Mr. Speaker, in 1986 in Hansard during the Stevens affair the current Minister of Industry stated:

—the overwhelming media and public preoccupation with this issue (of conflict of interest)...might have been avoided if we had in place...a means to investigate immediately and cause to come to conclusion serious allegations of wrongdoing—

Does the Prime Minister agree with his Minister of Industry? Will he therefore allow a free vote of the Liberal caucus on today's motion to establish an independent judicial inquiry on conflict of interest?

Prime MinisterOral Question Period

2:30 p.m.

Saint-Maurice Québec

Liberal

Jean Chrétien LiberalPrime Minister

Mr. Speaker, after weeks and weeks of debate I looked in the House yesterday and there was a time when there was not one Tory member in the debate in the House of Commons. I agree entirely with the member for Pictou—Antigonish—Guysborough who said:

The Prime Minister could have put this matter to rest a long time ago by providing definitively...everything if he was to table a document that would give us the agreement of the sale.

He said to table the document and I did.

Prime MinisterOral Question Period

2:30 p.m.

Progressive Conservative

Joe Clark Progressive Conservative Calgary Centre, AB

Mr. Speaker, could the Prime Minister tell the House why it took his lawyer, Deborah Weinstein, three long years to negotiate the sale of the shares to one of his original partners?
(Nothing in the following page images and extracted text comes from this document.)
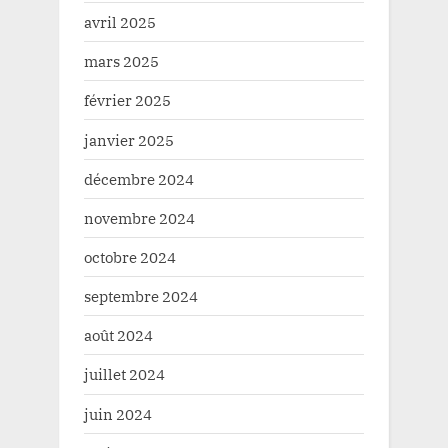
avril 2025
mars 2025
février 2025
janvier 2025
décembre 2024
novembre 2024
octobre 2024
septembre 2024
août 2024
juillet 2024
juin 2024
Will the Prime Minister confirm that a condition precedent to Mr. Michaud's agreement to buy the shares was that the Prime Minister's personal company would pay the costs of any inquiry or any other proceeding?

Will he tell the House if there is any limit to the amount of money the Prime Minister's company will have to pay in the event of a public inquiry?

Prime MinisterOral Question Period

2:30 p.m.

Saint-Maurice Québec

Liberal

Jean Chrétien LiberalPrime Minister

Mr. Speaker, the member is fishing. Yesterday he wanted to have my income tax returns and so on. He is the one who refused to tell the press how much money he is paying himself as the leader of the party when his party is $10 million in debt.

He is paying hundreds of thousands of dollars to himself with money subsidized by the government and he has the gall to get up and talk about conflict of interest.

Prime MinisterOral Question Period

2:30 p.m.

Some hon. members

Oh, oh.

Prime MinisterOral Question Period

2:30 p.m.

The Speaker

Order, please. It is very difficult for the Chair to hear the questions and the answers. The Chair has to be able to hear the questions and the answers. I appeal for order. I know it is Wednesday. The hon. member for Edmonton North.

Prime MinisterOral Question Period

2:30 p.m.

Canadian Alliance

Deborah Grey Canadian Alliance Edmonton North, AB

Mr. Speaker, yesterday when the Prime Minister responded to my question about the bill of sale he said:

I recognize my name on that. It was my name. I had signed it a long time ago. I signed this contract. I was probably in Ottawa—

I would like the Prime Minister to think back, to think way, way back. Where was he and who was there?